Il y a quelques mois, la présidente internationale de MSF Joanne Liu avait appelé à Genève tous les acteurs à changer d'approche et estimé que la réponse avait "échoué". De son côté, le directeur général de l'OMS Tedros Adhanom Ghebreyesus estimait encore que l'épidémie pourrait être contrôlée en quelques mois.

Extension de la vaccination attendue

Mais son institution a annoncé la semaine dernière des centres de transit "plus petits" et pilotés par les communautés. Une annonce que salue Mme Newport qui ne peut évaluer quand l'épidémie pourra être éliminée. Un dialogue avec les communautés "ne résoudra pas tous les problèmes" mais "c'est une première étape" cruciale pour lutter contre le virus, ajoute-t-elle.

Tous les acteurs reconnaissent le besoin d'un nouveau dispositif mais il faut que celui-ci "doit être appliqué", selon elle. Autre annonce de l'OMS qu'elle salue si elle est en ligne avec la volonté des communautés, la vaccination est désormais prévue en dehors des zones difficiles et va s'étendre à une plus large population. L'ONG sera associée à ces efforts.

Certaines personnes reprochent aux acteurs internationaux de ne pas avoir oeuvré au moment des massacres dans la région ces dernières années, ni pour lutter contre la malaria. Elles disent que ces organisations "ne sont pas préoccupées" par leur situation, affirme Mme Newport. Selon elle, il faut répondre à l'ensemble des problèmes de ces populations pour réussir contrôler Ebola.

MSF admet ses propres "erreurs" et a aussi modifié récemment son approche pour la rendre davantage adaptée aux besoins locaux. Elle a apporté une assistance pour l'assainissement de l'eau et des soins pour toutes les pathologies et pas seulement Ebola. Tout en maintenant une séparation des personnes affectées par le virus pour éviter les infections d'autres patients, responsables de nombreux nouveaux cas récents.

Dizaines d'employés

Selon M. Newport, seules cas confirmés doivent être soignés dans les centres de traitement et les cas suspects devraient être identifiés en amont, directement auprès des personnes importantes dans les communautés que les patients consultent en premier.

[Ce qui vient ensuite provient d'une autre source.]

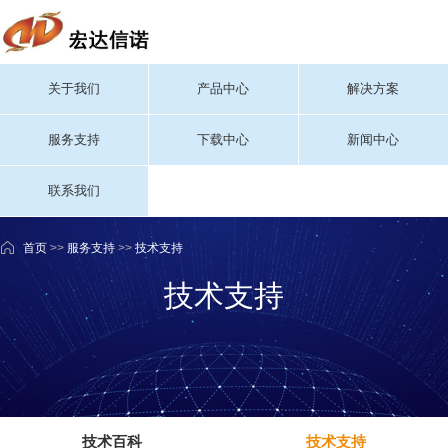
关于我们
产品中心
解决方案
服务支持
下载中心
新闻中心
联系我们
首页
>>
服务支持
>>
技术支持
技术支持
技术百科
技术支持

MSF n'a elle pas non plus été épargnée par les attaques de groupes armés. Elle a dû suspendre ses deux centres de traitement à Butembo et Katwa. "Avant de revenir, nous devons nous assurer que les communautés le veulent" et que la sécurité "actuellement incertaine" le permet, dit la responsable de MSF Suisse. La société civile doit convaincre dans cette zone qu'Ebola est un problème.

Des dizaines d'employés de MSF sont toujours en RDC et l'ONG soutient un centre de traitement et pilote deux centres de transit, dont un fonctionne encore.